Department of Computational Medicine and Bioinformatics, University of Michigan, Ann Arbor, MI, USA.
Department of Computer Science and Engineering, University of Michigan, Ann Arbor, MI, USA.
Bioinformatics. 2022 May 13;38(10):2946-2948. doi: 10.1093/bioinformatics/btac190.
LIGER (Linked Inference of Genomic Experimental Relationships) is a widely used R package for single-cell multi-omic data integration. However, many users prefer to analyze their single-cell datasets in Python, which offers an attractive syntax and highly optimized scientific computing libraries for increased efficiency.

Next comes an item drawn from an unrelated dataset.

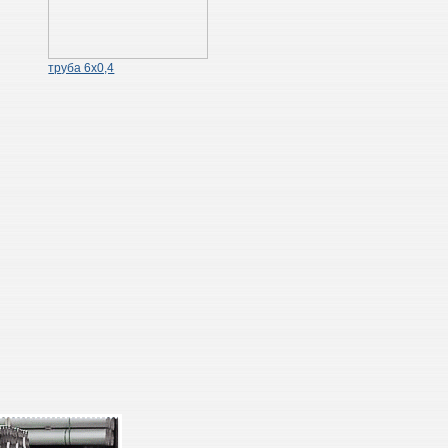
труба 6х0,4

We developed PyLiger, a Python package for integrating single-cell multi-omic datasets. PyLiger offers faster performance than the previous R implementation (2-5× speedup), interoperability with AnnData format, flexible on-disk or in-memory analysis capability and new functionality for gene ontology enrichment analysis. The on-disk capability enables analysis of arbitrarily large single-cell datasets using fixed memory.
PyLiger is available on Github at https://github.com/welch-lab/pyliger and on the Python Package Index.
Supplementary data are available at Bioinformatics online.
LIGER(Linked Inference of Genomic Experimental Relationships)是一个广泛使用的 R 包,用于单细胞多组学数据集成。然而,许多用户更喜欢在 Python 中分析他们的单细胞数据集,Python 提供了吸引人的语法和高度优化的科学计算库,以提高效率。
我们开发了 PyLiger,这是一个用于整合单细胞多组学数据集的 Python 包。PyLiger 提供了比以前的 R 实现更快的性能(速度提高 2-5 倍),与 AnnData 格式的互操作性,灵活的磁盘或内存分析能力,以及新的用于基因本体富集分析的功能。磁盘上的功能使我们能够使用固定内存分析任意大的单细胞数据集。
PyLiger 可在 Github 上的 https://github.com/welch-lab/pyliger 和 Python 包索引上获得。
补充数据可在生物信息学在线获得。